WORKING DATA:
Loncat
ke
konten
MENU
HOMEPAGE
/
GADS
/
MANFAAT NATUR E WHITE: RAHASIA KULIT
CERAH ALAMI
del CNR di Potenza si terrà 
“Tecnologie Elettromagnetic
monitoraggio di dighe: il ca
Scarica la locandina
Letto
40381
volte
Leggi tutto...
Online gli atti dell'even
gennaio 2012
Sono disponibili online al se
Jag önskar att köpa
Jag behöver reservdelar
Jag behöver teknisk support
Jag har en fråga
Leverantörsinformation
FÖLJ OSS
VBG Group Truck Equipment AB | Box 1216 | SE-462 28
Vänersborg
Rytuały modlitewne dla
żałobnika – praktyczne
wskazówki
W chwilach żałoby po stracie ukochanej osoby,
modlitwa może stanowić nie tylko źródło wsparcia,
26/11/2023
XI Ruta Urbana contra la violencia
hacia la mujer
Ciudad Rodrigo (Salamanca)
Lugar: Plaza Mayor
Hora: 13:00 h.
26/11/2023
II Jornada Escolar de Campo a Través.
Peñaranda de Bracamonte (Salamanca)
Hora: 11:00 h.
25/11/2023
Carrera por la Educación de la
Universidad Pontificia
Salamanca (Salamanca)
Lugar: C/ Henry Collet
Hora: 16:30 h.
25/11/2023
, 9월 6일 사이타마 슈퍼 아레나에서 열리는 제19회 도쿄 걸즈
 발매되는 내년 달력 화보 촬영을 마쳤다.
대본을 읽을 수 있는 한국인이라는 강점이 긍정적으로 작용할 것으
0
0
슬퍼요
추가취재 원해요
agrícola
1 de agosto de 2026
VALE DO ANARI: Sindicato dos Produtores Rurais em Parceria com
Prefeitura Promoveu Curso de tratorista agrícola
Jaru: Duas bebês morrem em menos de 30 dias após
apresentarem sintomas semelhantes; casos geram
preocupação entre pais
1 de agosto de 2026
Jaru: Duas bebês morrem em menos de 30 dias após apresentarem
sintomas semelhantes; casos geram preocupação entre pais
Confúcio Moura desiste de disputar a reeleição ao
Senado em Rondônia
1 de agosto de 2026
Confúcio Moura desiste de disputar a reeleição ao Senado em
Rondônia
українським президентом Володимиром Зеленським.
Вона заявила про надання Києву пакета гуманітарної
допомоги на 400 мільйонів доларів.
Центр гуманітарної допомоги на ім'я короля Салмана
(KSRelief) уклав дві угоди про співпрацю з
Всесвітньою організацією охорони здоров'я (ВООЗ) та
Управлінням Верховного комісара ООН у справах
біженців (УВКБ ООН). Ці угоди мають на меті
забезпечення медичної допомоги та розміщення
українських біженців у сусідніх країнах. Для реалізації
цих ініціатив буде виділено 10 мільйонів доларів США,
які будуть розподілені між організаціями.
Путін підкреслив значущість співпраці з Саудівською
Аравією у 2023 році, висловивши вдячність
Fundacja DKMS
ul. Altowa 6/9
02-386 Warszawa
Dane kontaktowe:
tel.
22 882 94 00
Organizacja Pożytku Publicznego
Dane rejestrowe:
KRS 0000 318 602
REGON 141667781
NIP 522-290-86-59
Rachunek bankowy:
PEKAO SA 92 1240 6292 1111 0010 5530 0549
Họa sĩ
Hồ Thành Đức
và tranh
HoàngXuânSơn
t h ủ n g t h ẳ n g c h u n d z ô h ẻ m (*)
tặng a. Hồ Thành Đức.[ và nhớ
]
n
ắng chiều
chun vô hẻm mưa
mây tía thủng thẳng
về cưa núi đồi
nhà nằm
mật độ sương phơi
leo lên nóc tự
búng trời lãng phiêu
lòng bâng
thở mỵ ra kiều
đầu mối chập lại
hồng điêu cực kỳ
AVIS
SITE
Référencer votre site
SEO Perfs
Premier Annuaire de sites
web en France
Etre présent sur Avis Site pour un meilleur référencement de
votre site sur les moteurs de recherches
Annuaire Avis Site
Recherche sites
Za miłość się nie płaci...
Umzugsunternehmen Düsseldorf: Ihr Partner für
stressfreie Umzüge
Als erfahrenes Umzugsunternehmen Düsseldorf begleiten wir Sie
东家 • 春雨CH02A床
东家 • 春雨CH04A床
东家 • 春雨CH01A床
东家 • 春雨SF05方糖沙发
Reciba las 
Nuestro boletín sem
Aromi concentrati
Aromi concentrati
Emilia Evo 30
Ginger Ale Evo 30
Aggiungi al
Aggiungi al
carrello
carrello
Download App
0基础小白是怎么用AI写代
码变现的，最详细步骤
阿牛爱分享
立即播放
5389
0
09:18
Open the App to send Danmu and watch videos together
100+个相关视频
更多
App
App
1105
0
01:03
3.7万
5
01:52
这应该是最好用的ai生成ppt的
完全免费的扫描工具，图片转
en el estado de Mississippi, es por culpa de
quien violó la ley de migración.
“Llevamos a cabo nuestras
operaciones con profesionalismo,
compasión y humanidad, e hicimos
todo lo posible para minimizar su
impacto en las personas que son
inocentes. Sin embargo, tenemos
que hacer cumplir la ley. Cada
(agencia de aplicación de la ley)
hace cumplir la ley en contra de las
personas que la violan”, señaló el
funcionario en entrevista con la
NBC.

WORK TO COMPLETE:
Beginning with the first line of the entries, repeat each line exactly until you have reproduced the one containing "W chwilach żałoby", and add nothing further.

ANSWER AREA:
Loncat
ke
konten
MENU
HOMEPAGE
/
GADS
/
MANFAAT NATUR E WHITE: RAHASIA KULIT
CERAH ALAMI
del CNR di Potenza si terrà 
“Tecnologie Elettromagnetic
monitoraggio di dighe: il ca
Scarica la locandina
Letto
40381
volte
Leggi tutto...
Online gli atti dell'even
gennaio 2012
Sono disponibili online al se
Jag önskar att köpa
Jag behöver reservdelar
Jag behöver teknisk support
Jag har en fråga
Leverantörsinformation
FÖLJ OSS
VBG Group Truck Equipment AB | Box 1216 | SE-462 28
Vänersborg
Rytuały modlitewne dla
żałobnika – praktyczne
wskazówki
W chwilach żałoby po stracie ukochanej osoby,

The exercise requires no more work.